With certain exceptions, the laws also prohibit workplace dress code and hygiene policies that may show racial bias in requiring employees to appear professional by prohibiting afros, braids, twists, cornrows, locks, and other hairstyles or natural hair types historically associated with race.
Although prior court decisions already protect afro hairstyles under Title VII of the Civil Rights Act (Jenkins v. Blue Cross Mut. Hosp. Ins., 538 F.2d 164, 168 (7th Cir. 1976)), more recently, the U.S. Court of Appeals for the 11th Circuit did not extend these protections to other hairstyles (EEOC v. Catastrophe Mgmt. Solutions, 852 F.3d 1018, 1028-34 (11th Cir. 2016)).
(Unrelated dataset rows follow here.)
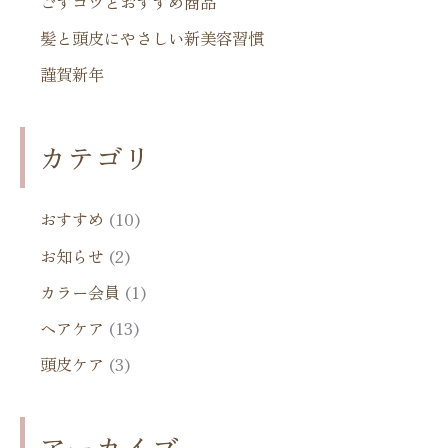
ごすコツとおすすめ商品
髪と頭皮にやさしい新美容習慣
謹賀新年
カテゴリ
おすすめ
(10)
お知らせ
(2)
カラー会員
(1)
ヘアケア
(13)
頭皮ケア
(3)
アーカイブ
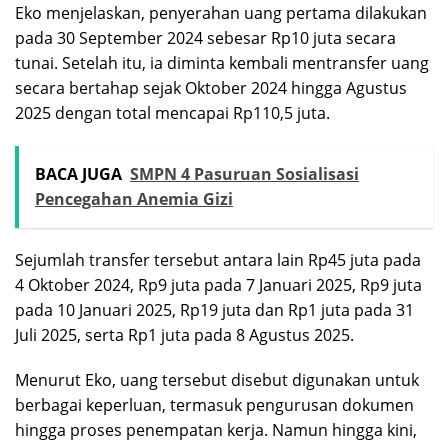
Eko menjelaskan, penyerahan uang pertama dilakukan
pada 30 September 2024 sebesar Rp10 juta secara
tunai. Setelah itu, ia diminta kembali mentransfer uang
secara bertahap sejak Oktober 2024 hingga Agustus
2025 dengan total mencapai Rp110,5 juta.
BACA JUGA
SMPN 4 Pasuruan Sosialisasi
Pencegahan Anemia Gizi
Sejumlah transfer tersebut antara lain Rp45 juta pada
4 Oktober 2024, Rp9 juta pada 7 Januari 2025, Rp9 juta
pada 10 Januari 2025, Rp19 juta dan Rp1 juta pada 31
Juli 2025, serta Rp1 juta pada 8 Agustus 2025.
Menurut Eko, uang tersebut disebut digunakan untuk
berbagai keperluan, termasuk pengurusan dokumen
hingga proses penempatan kerja. Namun hingga kini,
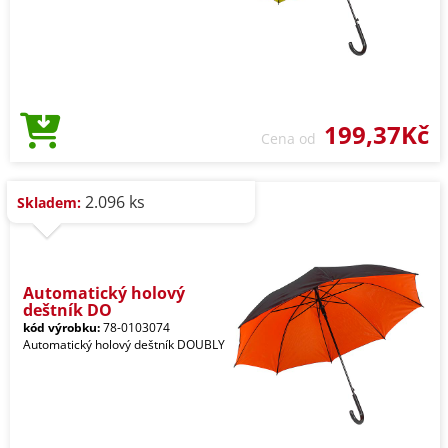
199,37Kč
Cena od
2.096 ks
Skladem:
Automatický holový
deštník DO
kód výrobku:
78-0103074
Automatický holový deštník DOUBLY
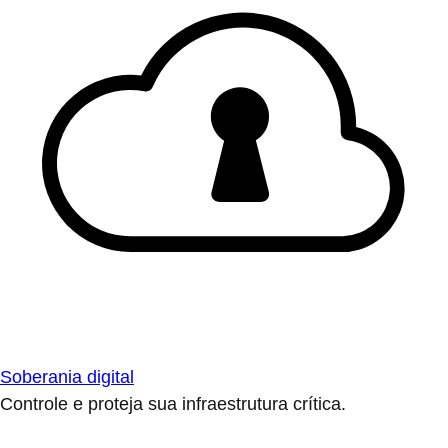
Soberania digital
Controle e proteja sua infraestrutura crítica.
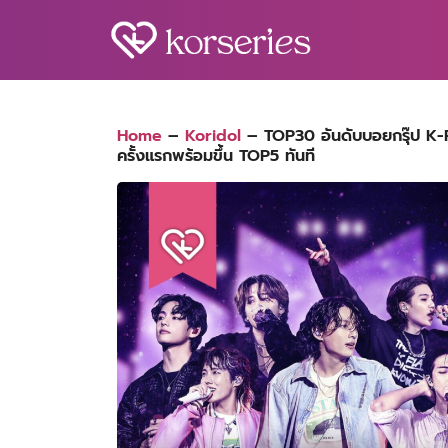
Skip
to
content
S
fo
Home
–
Koridol
–
TOP30 อันดับบอยกรุ๊ป K-
ครั้งแรกพร้อมขึ้น TOP5 ทันที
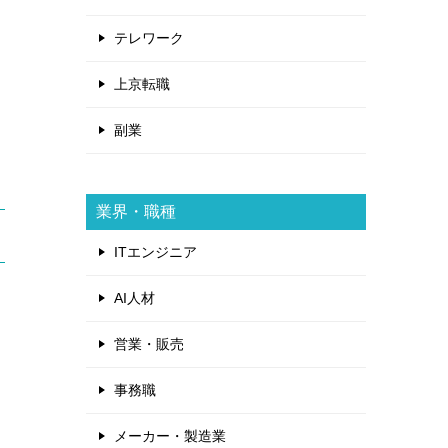
テレワーク
上京転職
副業
業界・職種
ITエンジニア
AI人材
営業・販売
事務職
メーカー・製造業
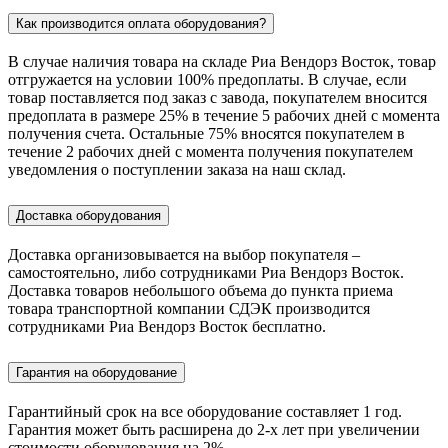
Как производится оплата оборудования?
В случае наличия товара на складе Риа Вендорз Восток, товар
отгружается на условии 100% предоплаты. В случае, если
товар поставляется под заказ c завода, покупателем вносится
предоплата в размере 25% в течение 5 рабочих дней с момента
получения счета. Остальные 75% вносятся покупателем в
течение 2 рабочих дней с момента получения покупателем
уведомления о поступлении заказа на наш склад.
Доставка оборудования
Доставка организовывается на выбор покупателя –
самостоятельно, либо сотрудниками Риа Вендорз Восток.
Доставка товаров небольшого объема до пункта приема
товара транспортной компании СДЭК производится
сотрудниками Риа Вендорз Восток бесплатно.
Гарантия на оборудование
Гарантийный срок на все оборудование составляет 1 год.
Гарантия может быть расширена до 2-х лет при увеличении
стоимости оборудования на 2%.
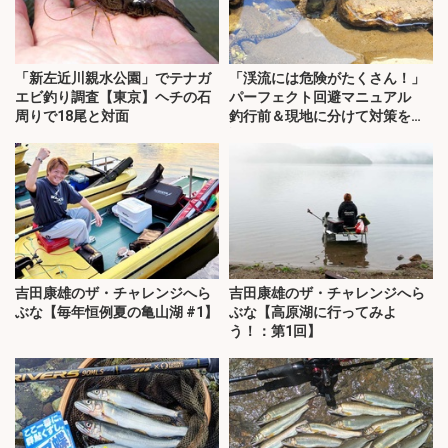
「新左近川親水公園」でテナガ
「渓流には危険がたくさん！」
エビ釣り調査【東京】ヘチの石
パーフェクト回避マニュアル
周りで18尾と対面
釣行前＆現地に分けて対策を解
説
吉田康雄のザ・チャレンジへら
吉田康雄のザ・チャレンジへら
ぶな【毎年恒例夏の亀山湖 #1】
ぶな【高原湖に行ってみよ
う！：第1回】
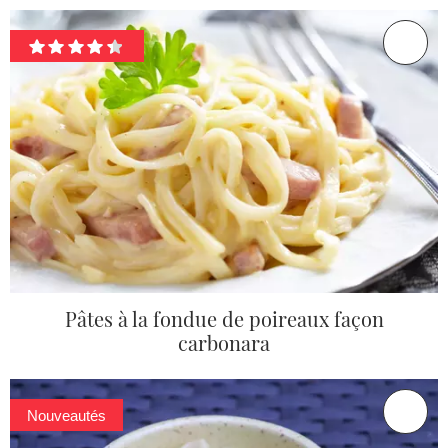
Pâtes à la fondue de poireaux façon
carbonara
Nouveautés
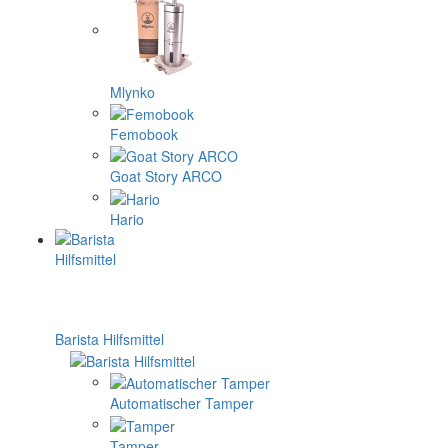
Mlynko
Femobook
Goat Story ARCO
Hario
Barista Hilfsmittel
Automatischer Tamper
Tamper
Employers may want to consider taking proactive steps to manage the requirements of these Crown Act laws in their workplaces. Some of those steps might include:
- Reviewing employee handbooks, antidiscrimination policies, dress codes or grooming policies for compliance with CROWN Act laws;
- Reviewing onboarding and interview documents to comply with CROWN Act laws;
- Amending job descriptions or applications to minimize any potential claims of discrimination based on an individual’s hairstyle; and
- Providing education and training on CROWN Act laws for recruiters, managers, and supervisors.